Why It’s Awesome for the 50+ Crowd
• Builds leg strength and balance
• Boosts heart and lung health
• Supports healthy blood pressure and blood sugar
• Improves posture and upper-body movement
• Kind on joints
• Easy to fit into your daily routine
Why People Love It
Here’s the real magic: it just feels doable. You’re not forcing your body through something intense—it’s a rhythm that works with you, not against you. Japanese walking turns “just going for a walk” into something that builds confidence, boosts your mood, and keeps you independent and strong.
No fancy gear, no membership, just a smart way to move.

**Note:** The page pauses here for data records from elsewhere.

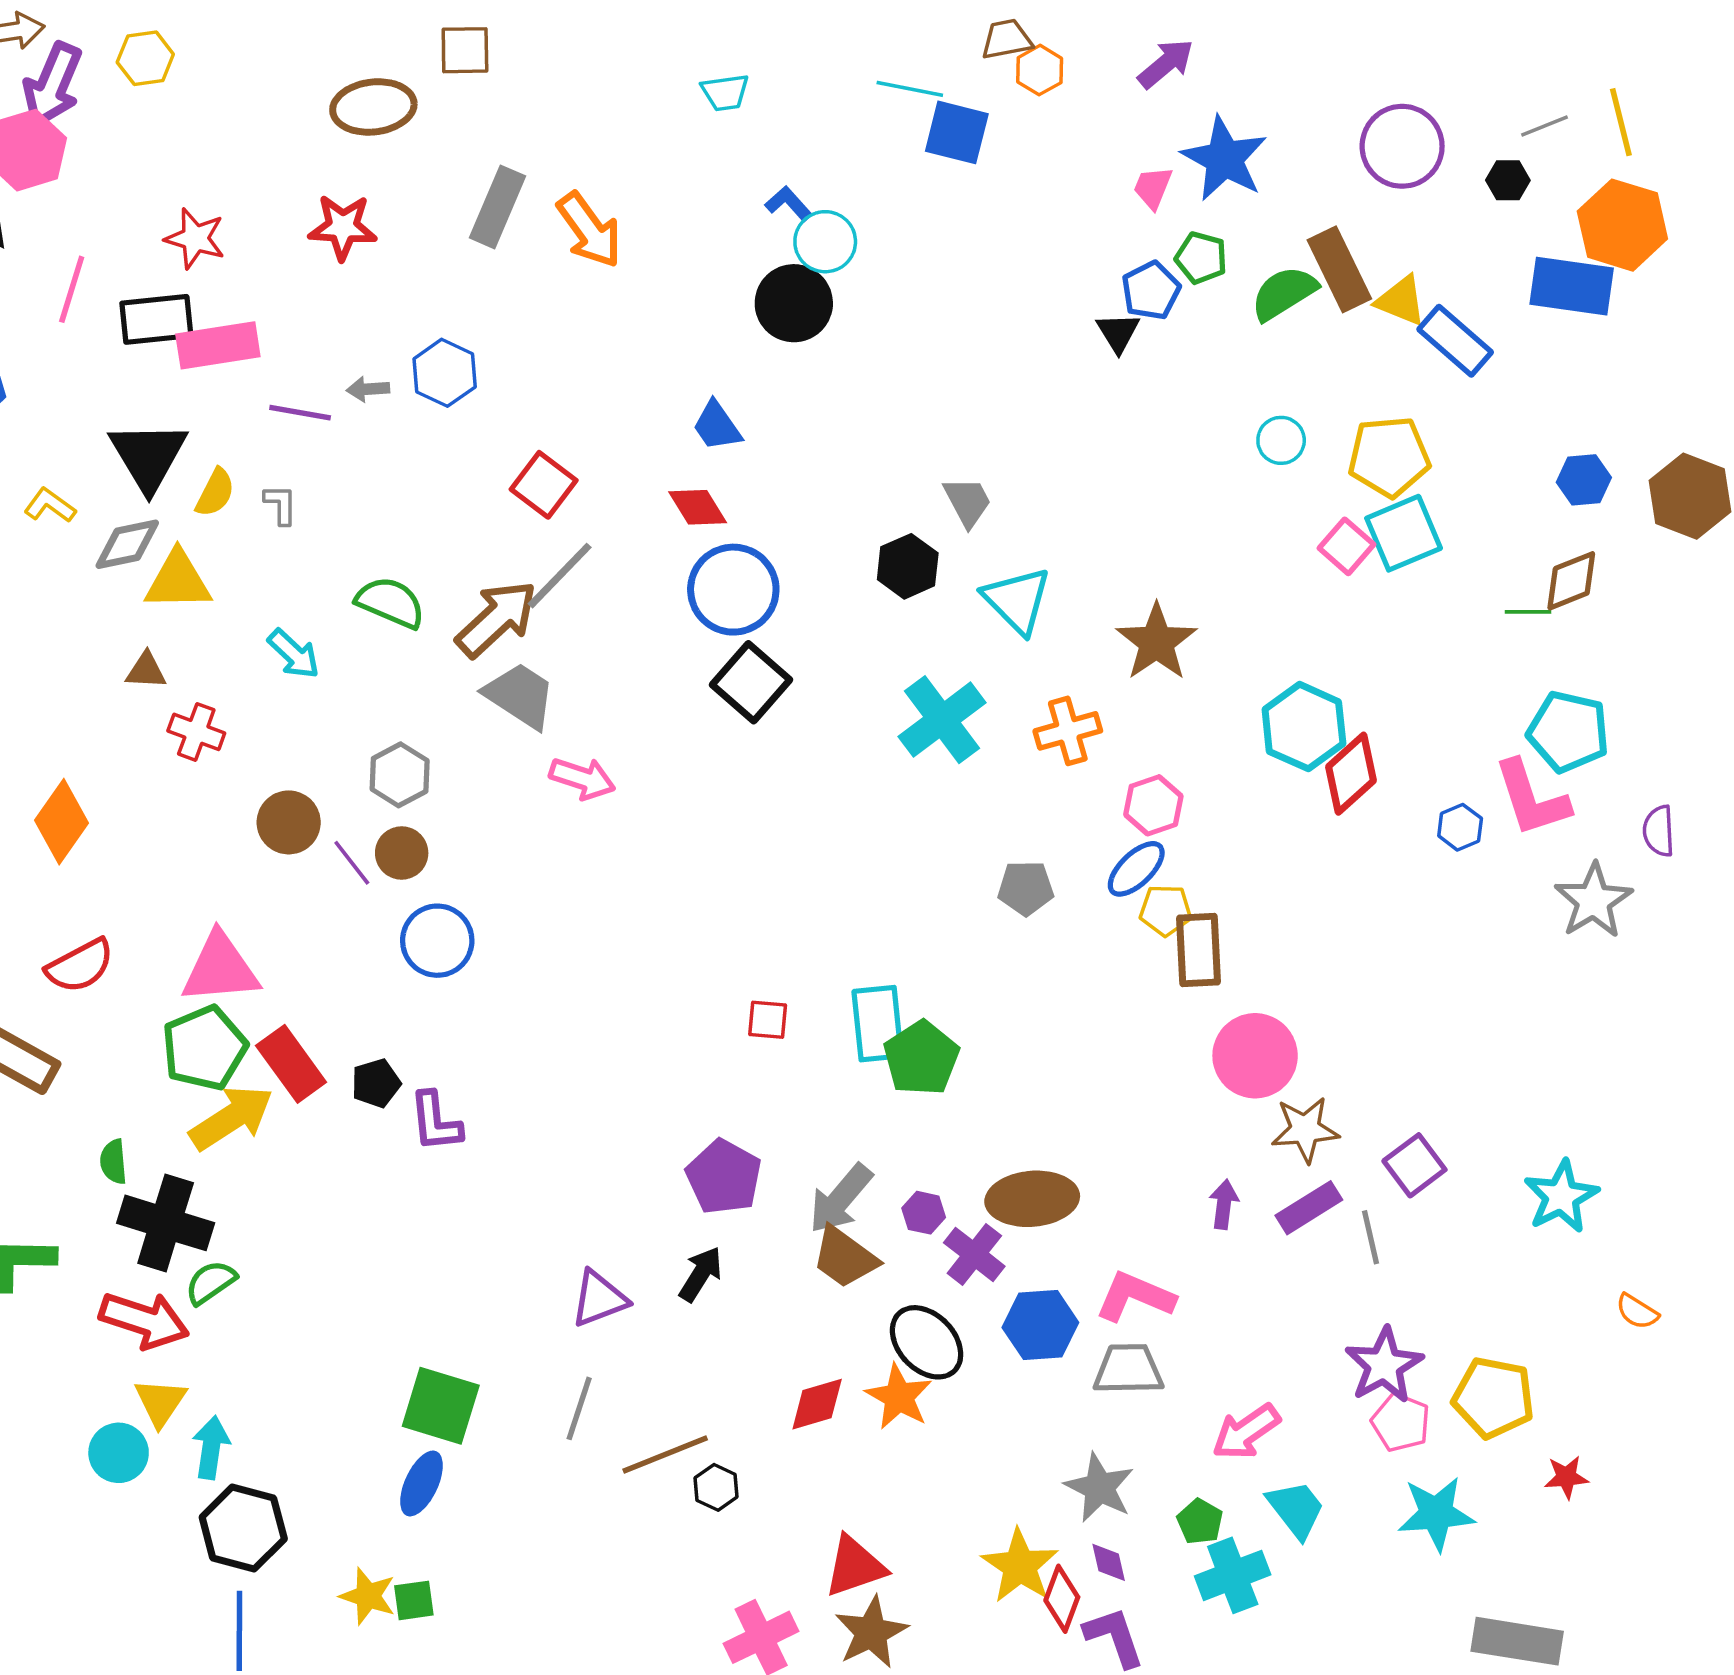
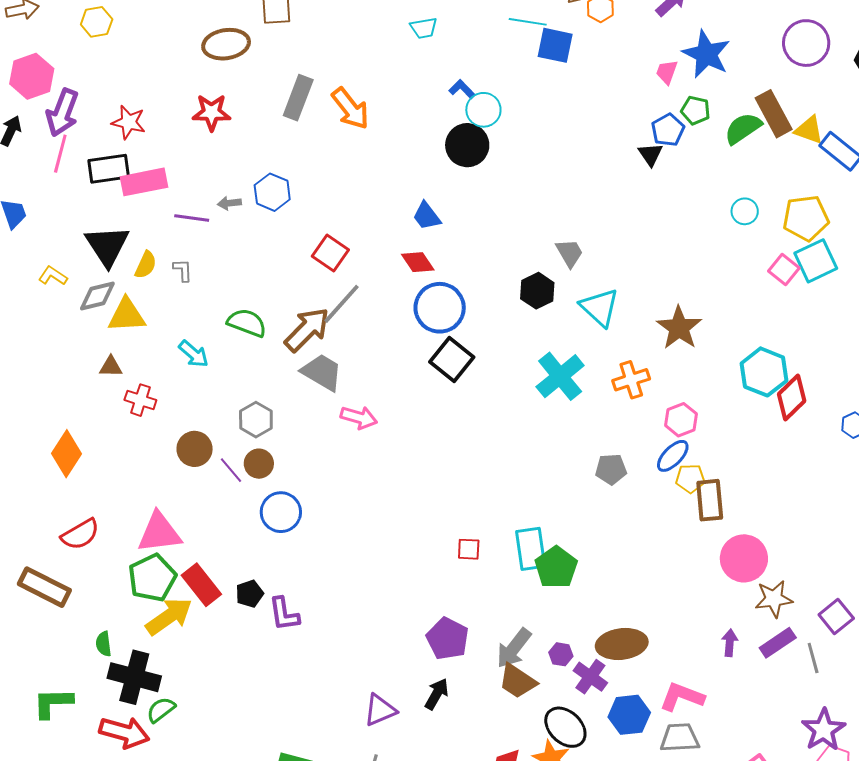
purple arrow: (53, 85) -> (62, 113), moved

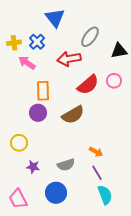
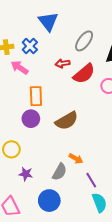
red arrow: (69, 59) -> (63, 63), size x0.6
red semicircle: (88, 85) -> (84, 74), moved
orange arrow: (96, 152) -> (76, 159), moved
gray semicircle: (66, 165) -> (59, 172), turned -42

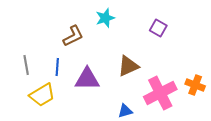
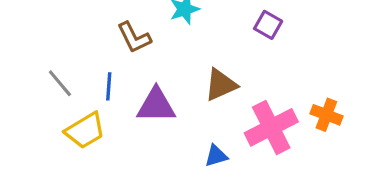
brown L-shape: (73, 36) -> (134, 38), turned 90
gray line: (26, 65) -> (60, 83), turned -30

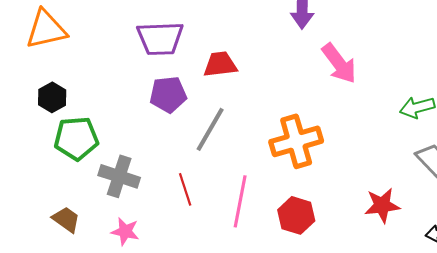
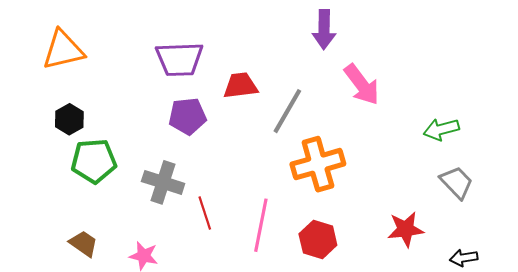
gray line: (210, 129) -> (287, 111), moved
gray cross: (119, 176) -> (163, 182), moved

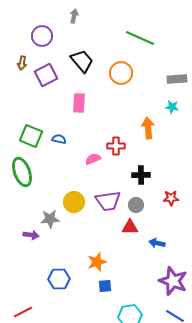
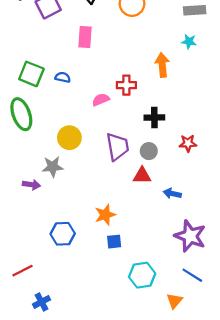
purple trapezoid: (108, 201) -> (117, 147), turned -92
yellow circle: (74, 202) -> (69, 138), moved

So next time you lace up your shoes, skip the long, slow stroll—and try walking the Japanese way. Your future self will thank you.
Your Questions, Answered
Q1: “I haven’t exercised in years… is this really safe for me to start?”
A: Yes, absolutely. That’s one of the best parts of Japanese walking—it was designed specifically with older adults in mind. It’s low impact, joint-friendly, and adjustable to your pace. You’re not sprinting or doing anything extreme—just alternating between a gentle walk and a slightly brisker one. Always check with your doctor first, but this is one of the safest ways to ease back into movement.
Q2: “What if I get tired easily? Can I still do this?”
A: Totally! The beauty of this method is the built-in recovery. You’re not expected to go full speed the whole time. Start small—maybe just 10–15 minutes with short fast intervals—and gradually build up. The goal is consistency, not perfection. Even a few minutes a day can make a big difference over time.
Q3: “Do I need any special equipment or apps to do this?”
A: Nope! All you really need is a comfortable pair of walking shoes and a watch or timer (even on your phone) to track the intervals. No gym memberships, no gadgets. Just you, your legs, and a sidewalk or walking path.